Pets and people might benefit from new digs


An expansion at the city animal shelter, being dedicated today, should make it easier for frantic pet owners to reunite with lost dogs and cats. Instead of going to different facilities, all lost or stray animals picked up in Richland County now will be taken to the city shelter, off Shop Road and I-77.

Animal lovers hope the expansion will provide a stage for finding good homes for more unwanted animals, too. The long-sought collaboration between the city and county will bring an improvement in service, leaders say.

“This is a convenience for the consumer,” said Jim Sonifeld, president of the Animal Mission, the shelter’s fundraising arm.
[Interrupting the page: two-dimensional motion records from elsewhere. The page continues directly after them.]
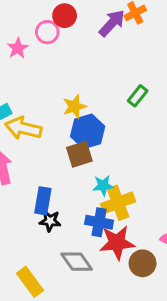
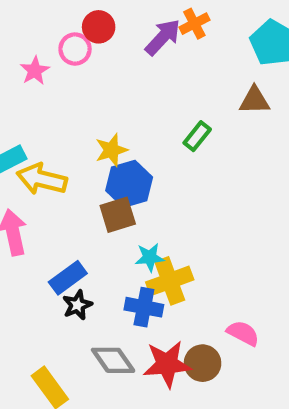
blue rectangle: (43, 201) -> (68, 278), turned 44
black star: (50, 221) -> (77, 305), turned -30
red star: (117, 243) -> (167, 364), moved

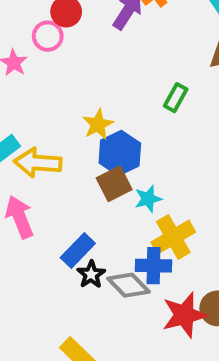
cyan star: (150, 257) -> (148, 199), moved
gray diamond: (113, 360) -> (128, 285), moved

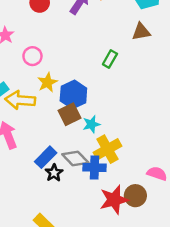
pink circle: (48, 36) -> (32, 56), moved
yellow star: (98, 124) -> (47, 82), moved
gray diamond: (128, 285) -> (75, 159), moved

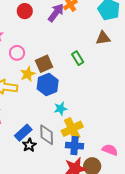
green rectangle: (110, 59) -> (78, 58), turned -64
brown square: (70, 114) -> (44, 64), moved
gray diamond: (75, 159) -> (47, 135), turned 40
blue cross: (94, 168) -> (74, 146), moved

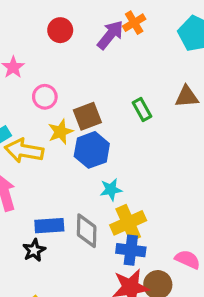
brown triangle: (103, 38) -> (187, 97), moved
blue rectangle: (23, 133) -> (49, 226), turned 36
black star: (29, 145) -> (34, 250), moved

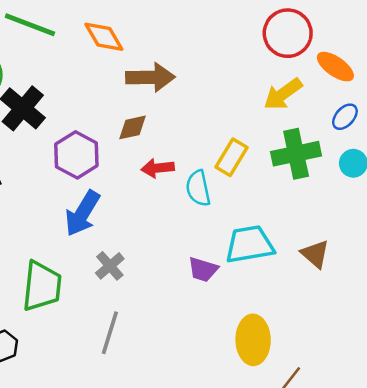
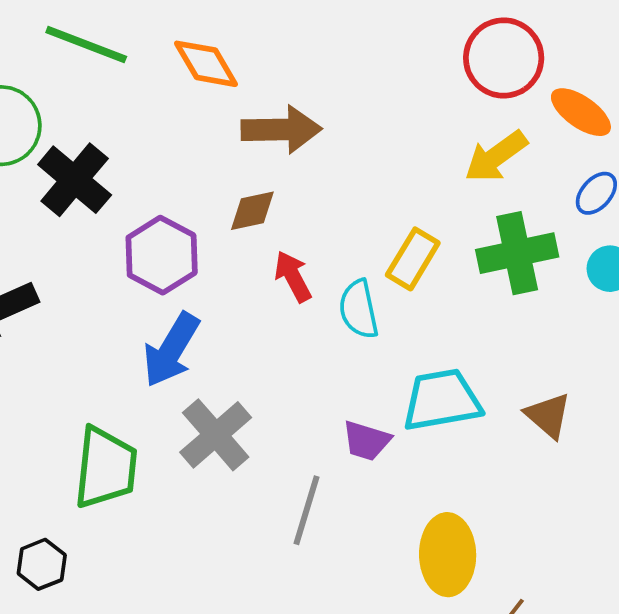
red arrow: (158, 168) -> (293, 276), turned 68
gray cross: (110, 266) -> (216, 435), size x1.5
gray line: (110, 333) -> (307, 510), moved

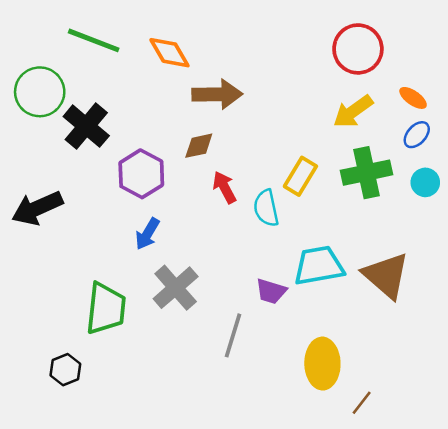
orange ellipse: (581, 112) -> (413, 98), moved, size x0.7
blue arrow: (171, 350) -> (147, 234), size x0.7
brown triangle: (548, 416) -> (386, 275), size x1.6

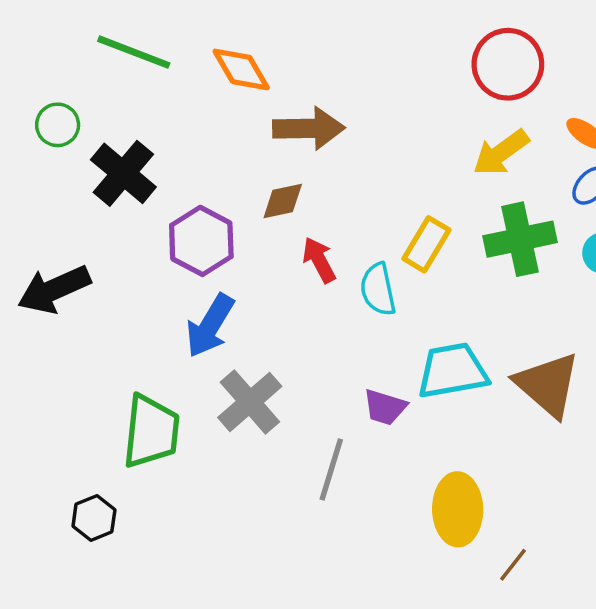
green circle: (40, 92) -> (58, 125), size x0.6
blue arrow: (147, 234) -> (210, 326), size x1.4

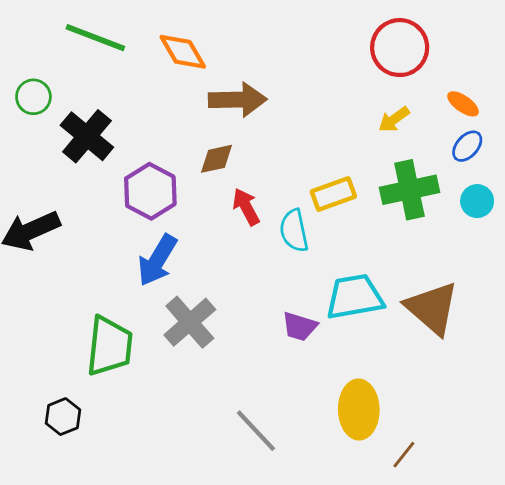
yellow arrow: (501, 153) -> (394, 119), size x0.7
yellow rectangle: (426, 244) -> (333, 194), turned 39
gray line: (331, 469) -> (256, 431), moved, turned -60

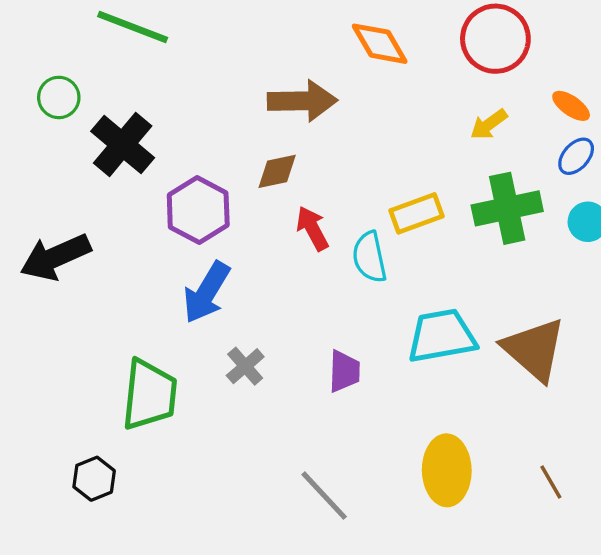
orange diamond: (183, 52) -> (380, 44), moved
gray cross: (190, 322) -> (245, 366), size x0.6
purple trapezoid: (300, 326) -> (344, 371), moved, turned -105
brown line: (404, 455) -> (551, 482), moved, turned -68

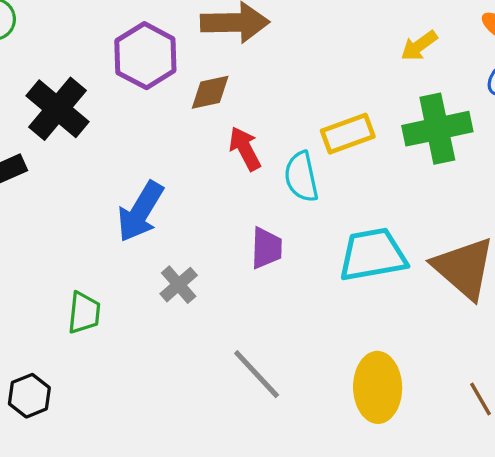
black cross: (123, 145) -> (57, 109), moved
purple hexagon: (198, 210) -> (145, 56), moved
purple trapezoid: (344, 371) -> (266, 248), moved
green trapezoid: (149, 395) -> (84, 313), size x0.6
gray line: (324, 496) -> (257, 374), moved

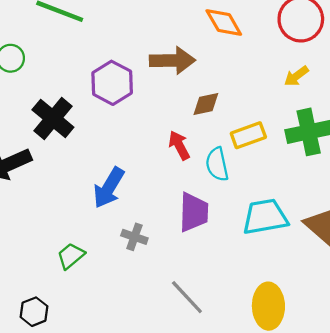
brown diamond: (210, 92) -> (206, 104), moved
purple trapezoid: (266, 248) -> (194, 212), size x1.4
gray cross: (179, 285) -> (134, 237), turned -30
green trapezoid: (84, 313) -> (71, 256), turned -136

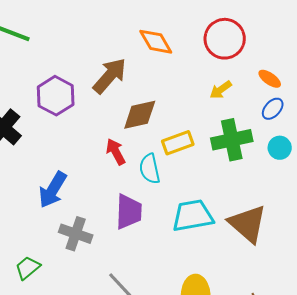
brown arrow: (172, 60) -> (110, 76), turned -48
brown diamond: (206, 104) -> (140, 115), size x1.4
gray cross: (134, 237) -> (76, 234), size x1.4
green trapezoid: (71, 256) -> (28, 268), moved

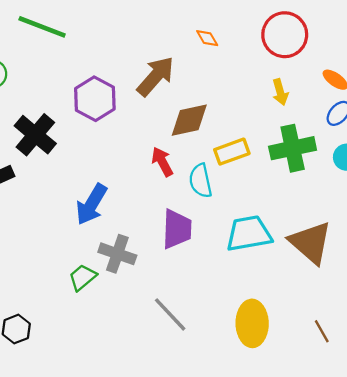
orange diamond: (156, 42) -> (207, 38), size x0.6
yellow arrow: (221, 90) -> (280, 92), turned -70
green trapezoid: (28, 268) -> (83, 277), moved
County administrator Milton Pope said the arrangement is more efficient, but he doesn’t know yet whether it will save money.

The county spent $1.2 million on shelter construction, providing one-third more space for dogs, cats and farm animals that end up at the shelter.

An airy, barn-like building with high rafters is filled with dog runs. It was designed with air flow and natural lighting in mind, shelter director Marli Drum said.

A separate concrete-block room is stacked with 50 cages for cats. And a six-stall barn nearby accommodates barnyard animals — a pony, donkey, chickens and goats — who have taken up permanent residence.

The 8,000 square feet of additional space will be used for holding animals before they are made available to the public for adoption or euthanized.

Now, only about 3 percent of the animals coming through the city shelter are reunited with their owners, Drum said.

In Richland County, 5 percent of animals end up back home, a spokeswoman said.

In recent years, the county contracted with a boarding business to take care of animals picked up by animal control officers.

“That was never a good situation because the county wasn’t in control of it; they were just contracting for it,” said Mary Denis Cauthen, a member of a county advisory committee on animal issues.

“This provides a long-term solution.”

The merger was debated for years but kept getting hung up on disagreements about which staff should have which role.

In the end, the county is maintaining a separate animal control staff of 12 people, housed at its public works complex.

Pope said Richland County has taken a broad approach to animal care — and partnerships with other local governments — by joining Lexington County in support of a new no-kill animal shelter being built by Project Pet.

The group expects to break ground on the $4 million shelter this summer, spokeswoman Denise Wilkinson said. It will have an aggressive spay-neuter component.